Ayah Rue menikah lagi karena memenuhi perjodohan dari orang tuanya ketika Rue berusia 3 bulan. Ibu Rue yang tak mau di madu pun memilih menjauh dari kehidupan pria yang ia cintai. Ayah dan Ibu Rue terpaksa berpisah karena keluarga Ayah Rue tidak pernah bisa menerima Ibu Rue. Selain karena perbedaan status sosial, Ibu Rue yang memiliki kemampuan sama seperti Rue dinilai sebagai aib bagi keluarga Ayah Rue. Karena kerumitan itu, Ibu Rue memilih pergi dari kehidupan Ayah Rue tanpa ada perceraian.
Ayah Rue tak sepenuhnya mengabaikan Rue. Ia selalu mengirim uang untuk biaya hidup Rue. Sesekali ia pun menemui Rue. Bahkan, ketika Yano lahir, Ayah Rue membawa Rue untuk menemui adiknya. Awalnya keluarga Morgan—ayah Rue—bersikap biasa pada apa yang dilakukan Morgan. Akan tetapi, setelah Rue menampakan bakat tak wajarnya, mereka mulai memprotes segala tindakan Morgan. Bahkan, berusaha menjauhkan Yano dari Rue.
Sialnya Yano yang lebih dekat dengan Morgan justru memiliki ikatan tersendiri dengan Rue. Anak laki-laki itu selalu merindukan kehadiran Rue. Karena Morgan kukuh tak ingin memisahkan kedua anaknya, keluarganya pun menyerah. Ikatan persaudaraan antara Rue dan Yano tumbuh secara alami karena ada darah Morgan yang mengalir di tubuh mereka. Walau jarang bertemu, Yano sangat mengagumi dan menyanyangi Rue.
Angkutan umum tiba di pemberhentian yang lokasinya berada tak jauh dari pemukiman tempat tinggal Rigel. Byungjae, Dio, Rue, dan Hanjoo pun turun. Berjalan kaki mereka menuju rumah masing-masing.
“Pokoknya, kalau besok nenek tua itu macem-macem, kamu harus belain Rue!” Dio masih geram.
“Dia jarang muncul kok kalau Rue ngumpul sama papanya dan Yano.”  Hanjoo menenangkan.
“Tetep aja dia pasti nyari kesempatan untuk nyemprot Rue dengan kata-katanya yang tajam.”
“Rue udah kebal. Aku yakin itu.” Byungjae memberi penghiburan.
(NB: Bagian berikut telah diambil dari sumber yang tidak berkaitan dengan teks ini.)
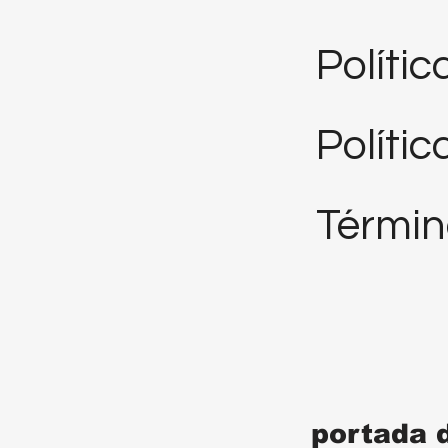
Políti
Polític
Términ
portada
Keempat member Rigel berhenti di perempatan yang menjadi tempat mereka berpisah untuk menuju ke arah berbeda dan pulang ke rumah masing-masing.
“Kalau ntar Nenek Yano mengintimidasi kamu soal Yano kesurupan di sekolah, suruh aja dia nyari jimat atau nyewa dukun sekalian buat jagain cucunya di sekolah.” Dio kembali meluapkan kekesalannya.
“Dio…” Rue tersenyum dan menggelengkan kepala. “Lekas pulang dan istirahat sana. Biar kepalamu dingin.”
Setelah saling mengucap salam perpisahan, anggota Rigel pun berpencar. Berjalan ke arah berlawanan untuk menuju rumah masing-masing.
Rue berjalan dengan kepala tertunduk. Kepalanya terasa penuh karena banyak hal yang ia pikirkan. Tentang teror di sekolah, tentang panggilan mendadak dari ayahnya, dan banyak lagi. Tiba-tiba ia merasa seolah ada yang mengikutinya. Rue menghentikan langkah, lalu menoleh.
Rue terkejut. Sosok berbaju serba hitam yang sering ia sebut sebagai Malaikat Maut atau Dewa Kematian berada tak jauh di belakangnya. Rue pun mempercepat langkahnya, dan kemudian berlari. Berusaha menghindari Malaikat Maut yang mengikutinya.
***

Walau tidak diwajibkan, seluruh anggota Dewan Senior dan MPK kelas XI hadir pada hari tes pemilihan anggota baru digelar. Walau dibuka untuk kelas X dan XI, pendaftar didominasi kelas X. Karena banyaknya peminat, tes pun dilakukan di dua ruang kelas XI.
“Kalian tahu, kan? Yano daftar jadi anggota Dewan Senior. Jadi, aku punya banyak kesempatan buat pedekate.” Pearl girang usai mengintip ke dalam ruang tes.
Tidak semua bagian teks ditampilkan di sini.